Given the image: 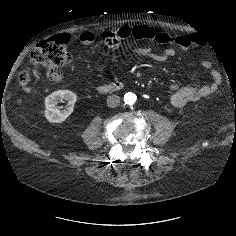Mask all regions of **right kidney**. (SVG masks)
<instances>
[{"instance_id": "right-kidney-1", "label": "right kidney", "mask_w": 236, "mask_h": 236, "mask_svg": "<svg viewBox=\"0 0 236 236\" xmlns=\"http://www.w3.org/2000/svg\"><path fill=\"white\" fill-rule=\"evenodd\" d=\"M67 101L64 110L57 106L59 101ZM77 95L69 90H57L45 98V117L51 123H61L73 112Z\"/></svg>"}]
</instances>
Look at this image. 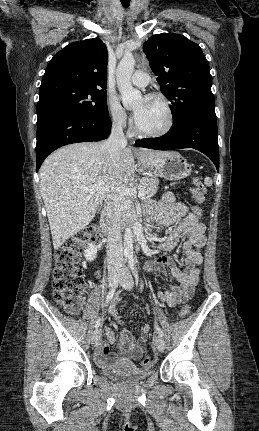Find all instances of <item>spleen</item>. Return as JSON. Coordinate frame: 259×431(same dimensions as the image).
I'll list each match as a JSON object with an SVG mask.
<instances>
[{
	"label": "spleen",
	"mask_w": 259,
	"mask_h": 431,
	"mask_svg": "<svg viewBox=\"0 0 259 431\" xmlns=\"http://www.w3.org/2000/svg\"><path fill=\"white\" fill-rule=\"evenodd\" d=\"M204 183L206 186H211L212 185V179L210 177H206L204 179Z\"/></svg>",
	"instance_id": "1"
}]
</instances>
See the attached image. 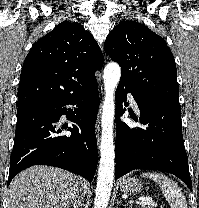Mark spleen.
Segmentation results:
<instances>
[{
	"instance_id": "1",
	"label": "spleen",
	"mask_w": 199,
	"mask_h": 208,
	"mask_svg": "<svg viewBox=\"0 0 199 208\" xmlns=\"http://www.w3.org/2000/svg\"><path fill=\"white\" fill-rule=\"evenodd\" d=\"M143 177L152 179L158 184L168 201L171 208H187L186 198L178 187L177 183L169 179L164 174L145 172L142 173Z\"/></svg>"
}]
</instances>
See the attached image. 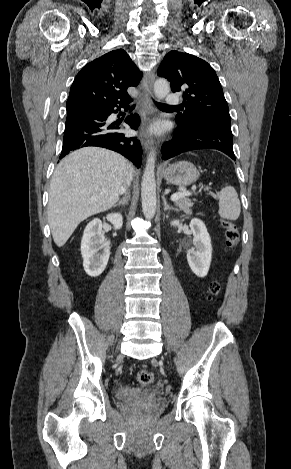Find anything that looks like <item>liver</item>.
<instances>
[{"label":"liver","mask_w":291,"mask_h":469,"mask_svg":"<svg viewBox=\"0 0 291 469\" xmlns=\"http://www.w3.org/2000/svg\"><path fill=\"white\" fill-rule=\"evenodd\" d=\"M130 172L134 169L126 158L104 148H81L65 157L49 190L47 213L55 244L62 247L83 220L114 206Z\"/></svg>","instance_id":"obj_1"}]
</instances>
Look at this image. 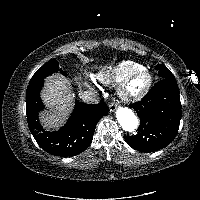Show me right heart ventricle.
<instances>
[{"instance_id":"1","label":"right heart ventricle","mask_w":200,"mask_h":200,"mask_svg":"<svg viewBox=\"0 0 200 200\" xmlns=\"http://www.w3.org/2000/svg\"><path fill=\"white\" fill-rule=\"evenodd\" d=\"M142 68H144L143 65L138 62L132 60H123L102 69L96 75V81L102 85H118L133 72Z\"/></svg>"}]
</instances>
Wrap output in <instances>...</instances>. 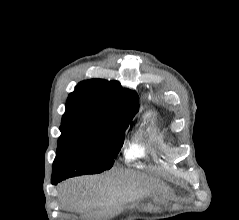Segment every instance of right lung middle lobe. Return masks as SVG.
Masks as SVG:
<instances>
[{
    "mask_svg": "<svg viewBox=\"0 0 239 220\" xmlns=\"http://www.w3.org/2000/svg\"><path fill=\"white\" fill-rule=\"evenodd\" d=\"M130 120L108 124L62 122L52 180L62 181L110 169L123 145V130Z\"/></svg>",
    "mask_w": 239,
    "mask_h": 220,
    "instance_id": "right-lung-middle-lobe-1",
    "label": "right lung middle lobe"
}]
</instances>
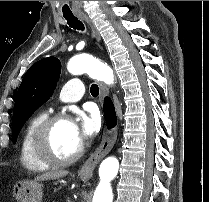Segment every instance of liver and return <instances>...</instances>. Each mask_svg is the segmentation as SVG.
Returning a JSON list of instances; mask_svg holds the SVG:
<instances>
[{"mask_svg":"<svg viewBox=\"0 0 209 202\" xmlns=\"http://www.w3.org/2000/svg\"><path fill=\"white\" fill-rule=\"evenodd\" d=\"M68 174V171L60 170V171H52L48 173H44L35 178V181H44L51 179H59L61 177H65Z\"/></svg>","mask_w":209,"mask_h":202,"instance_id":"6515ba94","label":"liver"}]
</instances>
--
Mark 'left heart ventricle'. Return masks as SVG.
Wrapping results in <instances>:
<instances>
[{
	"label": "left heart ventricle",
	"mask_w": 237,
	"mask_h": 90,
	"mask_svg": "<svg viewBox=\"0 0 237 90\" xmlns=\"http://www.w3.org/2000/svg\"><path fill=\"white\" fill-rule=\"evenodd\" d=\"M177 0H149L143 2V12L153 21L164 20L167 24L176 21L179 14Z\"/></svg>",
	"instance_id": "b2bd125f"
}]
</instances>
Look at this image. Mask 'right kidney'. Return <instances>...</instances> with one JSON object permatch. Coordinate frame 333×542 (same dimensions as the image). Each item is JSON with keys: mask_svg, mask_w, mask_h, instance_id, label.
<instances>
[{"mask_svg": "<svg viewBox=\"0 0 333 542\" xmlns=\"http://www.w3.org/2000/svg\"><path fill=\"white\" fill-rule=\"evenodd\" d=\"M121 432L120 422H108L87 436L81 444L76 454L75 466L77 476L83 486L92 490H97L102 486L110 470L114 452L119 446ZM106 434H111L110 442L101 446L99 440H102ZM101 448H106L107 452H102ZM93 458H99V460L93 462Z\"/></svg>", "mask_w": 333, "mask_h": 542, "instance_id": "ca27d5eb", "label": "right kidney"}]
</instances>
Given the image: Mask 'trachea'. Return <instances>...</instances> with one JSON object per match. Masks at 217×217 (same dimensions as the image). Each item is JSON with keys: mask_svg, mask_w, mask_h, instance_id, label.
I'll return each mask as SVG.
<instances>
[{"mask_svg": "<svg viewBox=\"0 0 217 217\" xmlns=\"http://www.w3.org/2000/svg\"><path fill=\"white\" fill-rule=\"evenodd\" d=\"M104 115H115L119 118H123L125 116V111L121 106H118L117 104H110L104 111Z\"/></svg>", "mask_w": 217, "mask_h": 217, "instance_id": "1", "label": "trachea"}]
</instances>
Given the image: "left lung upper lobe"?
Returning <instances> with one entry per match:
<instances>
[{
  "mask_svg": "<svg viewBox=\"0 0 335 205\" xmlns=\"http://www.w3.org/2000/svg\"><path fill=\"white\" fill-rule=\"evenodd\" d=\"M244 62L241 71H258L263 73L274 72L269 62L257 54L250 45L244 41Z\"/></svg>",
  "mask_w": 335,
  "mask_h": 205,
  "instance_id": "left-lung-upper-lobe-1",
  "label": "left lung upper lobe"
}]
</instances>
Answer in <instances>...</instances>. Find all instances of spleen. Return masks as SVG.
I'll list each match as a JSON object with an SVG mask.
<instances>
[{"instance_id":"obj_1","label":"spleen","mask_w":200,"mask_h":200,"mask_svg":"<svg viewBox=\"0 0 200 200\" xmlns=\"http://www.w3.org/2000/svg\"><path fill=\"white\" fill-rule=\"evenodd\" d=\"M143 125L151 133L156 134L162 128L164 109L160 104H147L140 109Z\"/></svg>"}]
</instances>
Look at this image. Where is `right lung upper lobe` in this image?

# TRY IT
The answer is the run of lines above from the line containing "Answer in <instances>...</instances>." through the line containing "Look at this image. Where", copied exactly and alone.

# EXERCISE RESULT
Answer in <instances>...</instances>. Find all instances of spleen. Return masks as SVG.
I'll list each match as a JSON object with an SVG mask.
<instances>
[{"instance_id":"obj_1","label":"spleen","mask_w":200,"mask_h":200,"mask_svg":"<svg viewBox=\"0 0 200 200\" xmlns=\"http://www.w3.org/2000/svg\"><path fill=\"white\" fill-rule=\"evenodd\" d=\"M143 125L151 133L156 134L162 128L164 109L160 104H147L140 109Z\"/></svg>"}]
</instances>
Look at this image. Where is `right lung upper lobe` in this image?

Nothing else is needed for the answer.